Time to raise the systems bar
This month marks a grim anniversary. It's two years since the credit crunch began, sparking one of the biggest upheavals the mortgage market has ever seen.
Since then we have seen unprecedented change in the sector, not only in how businesses manage their processes but also in how they treat customers.
In the wider economy we have seen unemployment continue to rise. It hit 2.38 million in May and the Confederation of British Industry expects this to rise to 3.03 million by Q2 2010.
The market has already had to deal with a surge in arrears and repossessions due to job losses but the CBI's forecast shows the worst may still be ahead.
In the recent past lenders and servicers have not had to focus too much on their collection strategies. In a rising housing market any losses made on costs associated with arrears and repossessions are covered by increasing house prices.
But those days are long gone and while some house price indices point to a tentative recovery we should not be fooled into thinking we've hit the bottom of a conveniently V-shaped slump. In my opinion the recovery will be slow and pretty painful.
In May the Halifax index showed the average house price rose by 2.6% yet in June prices were back down again. It's vital that lenders and servicers don't simply hope for the best and ignore warning signs - they can't afford to assume the market will cover the costs of managing arrears and repossessions.
With this in mind, firms are having to rethink how they manage their mortgage books and particularly how they control arrears in an efficient way.
In most cases, getting up-to-speed will require either a partial or total upgrade of systems and software. Legacy systems are still all too common. We recently conducted research that shows 53% of lenders are using systems that are not adequate for the current market - a statistic alerting us to the need for immediate action.
Firms' biggest worry is the expense. Not only is there concern about having to stump up huge initial payments for upgrades but lenders and servicers are also understandably worried about the opportunity cost as well as the disruption that could come with hardware replacement and data transfer.
But current circumstances demand change. The Financial Services Authority and the government are all too aware that arrears and repossessions are on the rise. They are also alive to the fact that some lenders and servicers are not treating their customers fairly.
This is often not deliberate, but rather an unavoidable consequence of lack of borrower understanding or the inability of lenders to access customer data in a way that allows decisions to be made efficiently.
Even so, the authorities have taken a firm stance with the introduction of the Mortgage Pre-Action Protocol and the Treating Customers Fairly initiative.
Lenders and servicers now have to show they are giving their customers every opportunity to manage their debts before moving to repossession. This is proving demanding for a number of organisations because legacy systems are not up to the task of delivering this sort of service.
Effective response to the Pre-Action Protocol requires bespoke strategies for all cases. Lenders not only have to streamline their systems to deal with different types of customers, they must also document every stage of the arrears collection process before filing for repossession - a problem for many legacy systems.

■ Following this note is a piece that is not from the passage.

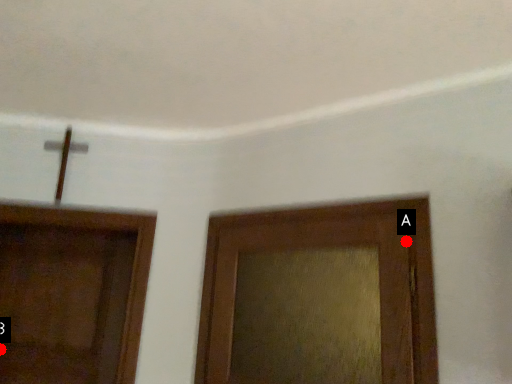 Question: Two points are circled on the image, labeled by A and B beside each circle. Which point is closer to the camera taking this photo?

Similarly, TCF requires more comprehensive data collection than ever before, and accurate processing of this information is essential for responsible lending decisions.

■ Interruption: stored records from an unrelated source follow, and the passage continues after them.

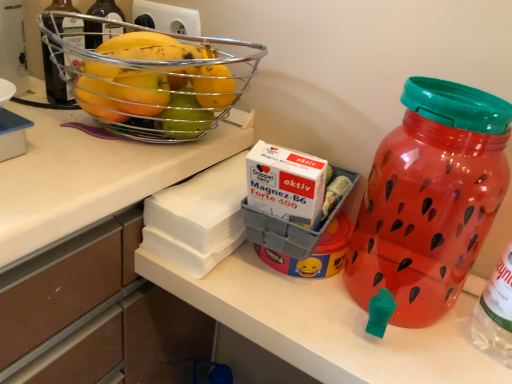 Question: Choose the correct answer: Is translucent plastic water jug at right inside metallic wire basket at upper left or outside it?

Choices:
 (A) inside
 (B) outside

Answer: (B)

Question: Considering the positions of translucent plastic water jug at right and metallic wire basket at upper left in the image, is translucent plastic water jug at right bigger or smaller than metallic wire basket at upper left?

Choices:
 (A) small
 (B) big

Answer: (A)

Question: From the image's perspective, relative to metallic wire basket at upper left, is translucent plastic water jug at right above or below?

Choices:
 (A) above
 (B) below

Answer: (B)

Question: Is metallic wire basket at upper left in front of or behind translucent plastic water jug at right in the image?

Choices:
 (A) front
 (B) behind

Answer: (B)

Question: In terms of width, does metallic wire basket at upper left look wider or thinner when compared to translucent plastic water jug at right?

Choices:
 (A) wide
 (B) thin

Answer: (A)

Question: From their relative heights in the image, would you say metallic wire basket at upper left is taller or shorter than translucent plastic water jug at right?

Choices:
 (A) short
 (B) tall

Answer: (A)

Question: Would you say metallic wire basket at upper left is to the left or to the right of translucent plastic water jug at right in the picture?

Choices:
 (A) right
 (B) left

Answer: (B)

Most lenders have the data necessary to deliver on these initiatives but are unable to take advantage of it because their systems lack the sophistication to extract and process it.
Lenders and servicers also have a commercial interest in being able to process this information effectively. Not only will it lead to consistent delivery of regulatory objectives but it will also afford them a more in-depth understanding of their balance sheets. This in turn will help them manage their credit quality.
Of course, for some lenders and servicers the worry and financial implications of a complete overhaul will be too much. But there are incremental steps which can be taken with existing systems to allow for sufficient data extraction and process.
For example, bolt-ons can be created for existing systems to manipulate the required data intelligently. These are relatively inexpensive and can also be run on a rental basis, avoiding heavy initial outlay. But systems are a bit like vintage cars. You can replace the bodywork on your beloved classic, give it a coat of paint and touch up the chrome but the chassis and engine remain essentially the same. Eventually, a total overhaul will be necessary, which usually means waving a fond farewell to a once trusty machine.
Our software and systems are available on a rental basis, with payments tied to the size of lenders' or servicers' books. So essentially we share in the cost while our clients grow and are rewarded as they succeed. And we can work with existing hardware or laptops so upheaval is a thing of the past.
There are few excuses left for those lenders and servicers still reluctant to act. In fact, time has run out.
They must ensure they have the systems in place to provide customers with the level of service required and to do this they must be in a position to use their data intelligently.
I hope that when we look back at this downturn we see it as a time when the sector got its systems in shape for the future.